How does Browning catch the essence of an age through the words of a single character in "My Last Duchess?"

Within the 56 lines of his dramatic monologue, Browning exposes not only Duke Ferrara but also the age in which he lived. That age was a time when a large number of landed aristocrats ruled over their own small city-states in Renaissance Italy. The control these men asserted over their society is captured in the poem as Duke Ferrara displays the "power, art, sophistication, [and] pitiless tyranny" (Allingham) typical of the time. 
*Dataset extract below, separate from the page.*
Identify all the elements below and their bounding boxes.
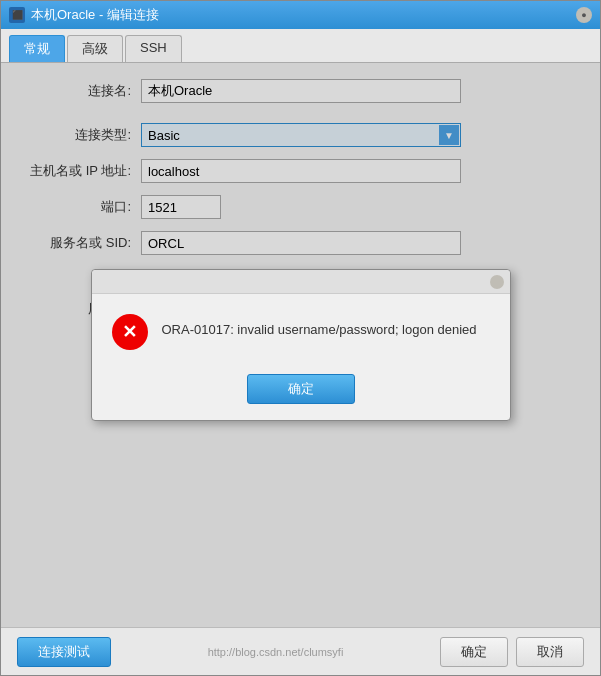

Ferrara shows his power, and therefore the power that such aristocrats wielded in his age, by referencing his hiring of the artists Fra Pandolf and Claus of Innsbruck to do his bidding. He also runs an estate which employs people, such as the "officious fool" who broke off a cherry bough for the Duchess, raising the Duke's ire. Keeping the Duchess' painting behind a curtain and only drawing it back personally is a metaphor for the power Ferrara exercises over the minutest details, and he also demonstrates his controlling nature by the way he treats the Count's envoy, saying, "Nay--we'll go together down, sir" when the envoy tries to leave before he receives permission. Here Ferrara pulls rank on the ambassador but also on the Count, who was of a lower level of aristocracy than a duke. Obviously the greatest example of the Duke's power is that he has been able to do away with his "last Duchess" without suffering any consequences.


The art that played such an important role in Renaissance culture is amply represented in the poem by the extended reference to Fra Pandolf's act of painting the portrait and by the Duke's deliberate pointing out of the sculpture he commissioned. The bronze statue of "Neptune taming a seahorse" is symbolic of the Duke's ability to dominate not only the artist, but also his wife and anyone else because of his own status that is god-like in his society.


Ferrara shows the sophistication of his age by giving the tour of his personal gallery and also by his elevated diction. Although he ironically claims to not have "skill in speech," his discussion of the dowry with the envoy uses pretentious language: "The Count your master's known munificence is ample warrant that no just pretense of mine for dowry will be disallowed." 


Finally, the "pitiless tyranny" that aristocrats were able to exercise, and historically did exercise in the 16th century, is made clear by the Duke's assertion that "I gave commands; then all smiles stopped together." 


Browning brilliantly captures not only the mindset of an individual man in "My Last Duchess," but also that of the Renaissance age in which the poem is set.